II Seminário Brasileiro de Enfezamentos e Viroses será um dos destaques do 35º Congresso Nacional de Milho e Sorgo, em Chapecó (SC)

O 35º Congresso Nacional de Milho e Sorgo promove, no dia 3 de setembro, o II Seminário Brasileiro de Enfezamentos e Viroses, um dos principais destaques da programação do evento, realizado entre os dias 31 de agosto e 3 de setembro de 2026, em Chapecó (SC).

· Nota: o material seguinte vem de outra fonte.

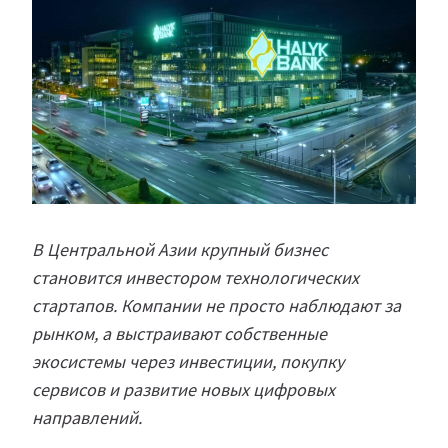
В Центральной Азии крупный бизнес
становится инвестором технологических
стартапов. Компании не просто наблюдают за
рынком, а выстраивают собственные
экосистемы через инвестиции, покупку
сервисов и развитие новых цифровых
направлений.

O seminário se consolida como espaço estratégico para atualização técnica e discussão sobre o principal desafio fitossanitário da cultura do milho no Brasil: o complexo dos enfezamentos e viroses, doenças transmitidas principalmente pela cigarrinha-do-milho.
Enfezamentos e viroses preocupam cadeia produtiva do milho
Segundo Maria Cristina Canale, pesquisadora da Epagri e uma das coordenadoras do seminário, o avanço dos enfezamentos e viroses tem causado impactos severos na produtividade das lavouras brasileiras.
“Precisamos de um espaço exclusivo para reunir o que há de mais avançado em ciência e prática de manejo para enfrentar essa crise que afeta a rentabilidade do produtor”, afirma.
As doenças, disseminadas principalmente pela cigarrinha-do-milho, representam atualmente uma das maiores ameaças à sustentabilidade produtiva da cultura, podendo provocar perdas expressivas na produtividade e na qualidade dos grãos.
Seminário reúne pesquisadores, técnicos e produtores rurais
O II Seminário Brasileiro de Enfezamentos e Viroses será voltado para pesquisadores, engenheiros-agrônomos, consultores técnicos, produtores rurais, extensionistas e estudantes em busca de atualização técnica de alto nível sobre manejo fitossanitário do milho.
Os interessados podem realizar inscrição no site oficial do Congresso, com valores promocionais de primeiro lote disponíveis até o dia 30 de junho.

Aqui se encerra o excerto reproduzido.